Biri bize şu yüzde 17’yi anlatsın

ARADAKİ farkı kim ödüyor? Sen, ben, hepimiz. Durup dururken, oturduğumuz yerde ve bizim hiç kusurumuz yokken, milyar dolarlar ödüyoruz. Sırf beceriksizlik, kötü yönetim ve dünyayı algılama noksanlığından.

Bir tartışma var. Merkez Bankası İstanbul’a taşınsın mı, taşınmasın mı?

Yapay ve incir çekirdeğini doldurmayan bir tartışma. Asıl sorunları arka plana itiyor. Oysa, Merkez Bankası faiz politikası bırakın tartışmayı, manşetlerden inmeyecek türde. Herkes biliyor, ama üzerine giden fazla kişi yok.

DPT eski müsteşarlarından Ali Tigrel bu konuda bir rapor yazıyor. Önemli tespitler içeren bir rapor.

184 MİLYAR DOLAR

Türkiye’nin 68 milyar dolarlık döviz birikimi var. Bu yüzde 4-5 faizle Amerikan ve Avrupa ülkelerinin hazine bonolarına bağlanıyor.

Buna karşılık:

Dışardan borçlandığımız zaman, ödediğimiz faiz yüzde 17.

Siz böyle bir faiz politikası, böyle bir Merkez Bankası biliyor musunuz? Sen faiz alırken yüzde 4-5, ama faiz öderken yüzde 17.

Aradaki kazığı hep birlikte ödüyoruz. Dolaylı vergilerle. Telefonla, benzinle.

Dış borç sürekli artıyor, artan her borca yüzde 17 faiz biniyor. Bizim hiçbir kusurumuz yokken, cebimizden faiz için çıkan para 184 milyar dolar. Milli gelirin üçte biri.

184 milyar dolar AKP iktidarında, 2002-2007 arasında ödeniyor. Dünyada en yüksek ve en çok faiz ödeyen ülke Türkiye.

Hangi Merkez Bankası, hangi borç yönetimi, hangi iktidar? Hangisi olacak, AKP’nin Türkiye’ye faturası.

KARGA VE BÜLBÜL

Bayramın ikinci günü Süleyman Demirel telefonda:

"Bunlar kargayı bülbül yaptılar.
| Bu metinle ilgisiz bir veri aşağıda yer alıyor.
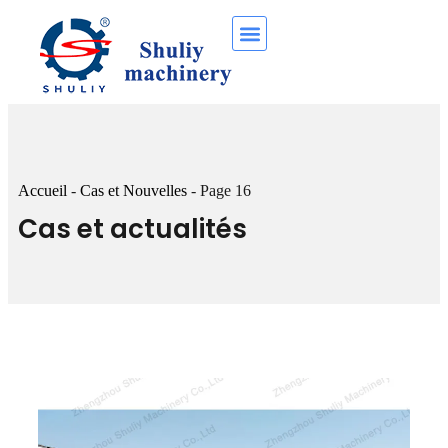
Accueil
-
Cas et Nouvelles
-
Page 16
Cas et actualités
Yüzde 47 oy aldılar, ama yüzde 47 böyle bir ekonomi yönetimini halletmiyor."

Demirel devam ediyor:

"Böyle giderse, önümüzdeki yıllarda Türkiye karanlıkta kalacak. Hani nerede enerji yatırımları? Türkiye en az enerji üreten, ama onu kendi halkına en pahalı satan ülkelerin başında geliyor".

Yapay tartışmalar içinde kaybolan Türkiye, gerçeklerden kaçıyor.

Olli Rehn’in KKTC’ye ayıbı

GEÇEN pazartesi, Brüksel.

KKTC Başbakanı Ferdi Sabit Soyer AB’nin genişlemeden sorumlu komseri Olli Rehn’in konuğu.

Önceden varılan anlaşma gereği, Olli Rehn, Soyer’e Brüksel’de randevu veriyor. KKTC Başbakanı da, kalkıyor Brüksel’e gidiyor.

Görüşmeye bir saat kala, Olli Rehn’in ofisinden KKTC Başbakanı Soyer’in kaldığı otele telefon geliyor:

"Kosova’da önemli gelişmeler var, onun için sizden özür diliyoruz, şu anda görüşmemiz mümkün değil."

Randevusu son anda iptal edilen bir Başbakan. Sanki, Kosova’da yer yerinden oynuyor ve Olli Rehn sanki elindeki tılsımlı güçle, Kosova sorununu hemen o anda çözüyor.

Nezaket ve diplomatik kurala sığmayan bu davranış için, KKTC’nin yorumu: "Olli Rehn’e Rumlar baskı yaptı, o da o baskıyı kabul etti."

Kim, ne yaptıysa yapıyor, ama en büyük ayıbı Olli Rehn yapıyor.

Olli Rehn randevusunu son anda iptal ederken, Almanya eski Başbakanı Schröder yeni yılda KKTC’yi ziyarete hazırlanıyor.